== DATA FOR REVIEW ==

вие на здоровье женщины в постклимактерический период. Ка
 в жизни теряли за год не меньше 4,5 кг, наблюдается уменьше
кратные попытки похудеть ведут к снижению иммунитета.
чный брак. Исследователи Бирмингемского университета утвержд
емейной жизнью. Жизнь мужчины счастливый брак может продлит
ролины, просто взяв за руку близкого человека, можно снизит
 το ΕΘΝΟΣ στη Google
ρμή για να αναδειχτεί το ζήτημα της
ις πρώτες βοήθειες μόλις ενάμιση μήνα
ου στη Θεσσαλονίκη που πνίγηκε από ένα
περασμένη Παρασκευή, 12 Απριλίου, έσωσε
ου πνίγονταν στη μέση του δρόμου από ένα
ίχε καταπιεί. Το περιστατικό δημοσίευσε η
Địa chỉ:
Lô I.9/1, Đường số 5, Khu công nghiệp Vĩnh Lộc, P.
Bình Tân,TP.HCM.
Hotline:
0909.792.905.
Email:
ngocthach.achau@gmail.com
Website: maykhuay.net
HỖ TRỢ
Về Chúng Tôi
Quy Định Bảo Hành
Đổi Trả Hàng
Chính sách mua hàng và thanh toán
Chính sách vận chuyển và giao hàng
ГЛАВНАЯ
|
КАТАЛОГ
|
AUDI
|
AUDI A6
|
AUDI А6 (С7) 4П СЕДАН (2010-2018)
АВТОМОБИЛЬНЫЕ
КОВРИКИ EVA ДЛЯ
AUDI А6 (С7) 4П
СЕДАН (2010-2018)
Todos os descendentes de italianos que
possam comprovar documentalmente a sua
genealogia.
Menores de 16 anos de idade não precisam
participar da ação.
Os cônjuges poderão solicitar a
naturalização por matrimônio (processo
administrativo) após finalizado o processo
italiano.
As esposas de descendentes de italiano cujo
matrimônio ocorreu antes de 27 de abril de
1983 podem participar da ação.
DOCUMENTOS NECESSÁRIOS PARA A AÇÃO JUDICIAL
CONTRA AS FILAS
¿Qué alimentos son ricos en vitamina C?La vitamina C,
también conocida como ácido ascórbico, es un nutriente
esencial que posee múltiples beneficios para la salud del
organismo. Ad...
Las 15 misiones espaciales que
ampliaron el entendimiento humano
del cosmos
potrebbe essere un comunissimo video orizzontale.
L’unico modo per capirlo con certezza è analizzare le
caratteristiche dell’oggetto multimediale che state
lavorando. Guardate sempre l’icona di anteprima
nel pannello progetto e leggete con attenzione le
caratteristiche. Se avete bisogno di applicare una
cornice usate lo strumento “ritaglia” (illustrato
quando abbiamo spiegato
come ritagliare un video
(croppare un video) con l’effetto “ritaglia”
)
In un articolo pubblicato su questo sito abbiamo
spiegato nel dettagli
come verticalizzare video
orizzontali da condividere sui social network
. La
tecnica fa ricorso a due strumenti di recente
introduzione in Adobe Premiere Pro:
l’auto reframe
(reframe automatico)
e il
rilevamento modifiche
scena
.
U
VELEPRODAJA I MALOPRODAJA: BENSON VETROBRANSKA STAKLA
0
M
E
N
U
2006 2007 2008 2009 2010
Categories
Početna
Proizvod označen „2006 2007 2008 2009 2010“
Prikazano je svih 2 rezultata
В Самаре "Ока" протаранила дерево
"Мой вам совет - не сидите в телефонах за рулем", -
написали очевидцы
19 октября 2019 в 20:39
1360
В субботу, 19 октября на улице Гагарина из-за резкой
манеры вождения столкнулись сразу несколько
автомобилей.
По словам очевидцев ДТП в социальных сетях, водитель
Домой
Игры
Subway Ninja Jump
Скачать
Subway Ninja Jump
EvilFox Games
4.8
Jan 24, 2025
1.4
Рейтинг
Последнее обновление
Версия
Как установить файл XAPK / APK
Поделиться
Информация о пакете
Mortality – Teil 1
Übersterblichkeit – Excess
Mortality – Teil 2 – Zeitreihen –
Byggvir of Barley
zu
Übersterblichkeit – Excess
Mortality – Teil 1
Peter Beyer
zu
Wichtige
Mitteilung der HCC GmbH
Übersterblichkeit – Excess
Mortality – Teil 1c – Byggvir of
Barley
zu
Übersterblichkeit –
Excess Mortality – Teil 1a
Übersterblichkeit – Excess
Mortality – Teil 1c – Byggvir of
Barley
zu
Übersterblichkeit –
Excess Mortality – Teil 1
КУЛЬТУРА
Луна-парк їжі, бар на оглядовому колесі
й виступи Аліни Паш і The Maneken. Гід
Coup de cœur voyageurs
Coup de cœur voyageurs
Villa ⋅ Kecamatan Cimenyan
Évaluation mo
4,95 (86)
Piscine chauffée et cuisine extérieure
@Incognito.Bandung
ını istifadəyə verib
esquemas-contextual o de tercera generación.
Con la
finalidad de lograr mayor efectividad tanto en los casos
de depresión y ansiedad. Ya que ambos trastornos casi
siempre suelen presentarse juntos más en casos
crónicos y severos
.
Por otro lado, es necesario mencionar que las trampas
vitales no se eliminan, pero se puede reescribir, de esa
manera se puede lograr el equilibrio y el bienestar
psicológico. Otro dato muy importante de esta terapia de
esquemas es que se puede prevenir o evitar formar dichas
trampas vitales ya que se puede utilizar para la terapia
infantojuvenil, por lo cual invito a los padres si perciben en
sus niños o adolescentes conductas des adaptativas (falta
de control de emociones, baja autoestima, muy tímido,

===

• _WHAT YOU ARE ASKED TO DO_
Each line of the data in which the string "trampas" appears needs to be copied.

• _TASK RESPONSE_
Por otro lado, es necesario mencionar que las trampas
trampas vitales ya que se puede utilizar para la terapia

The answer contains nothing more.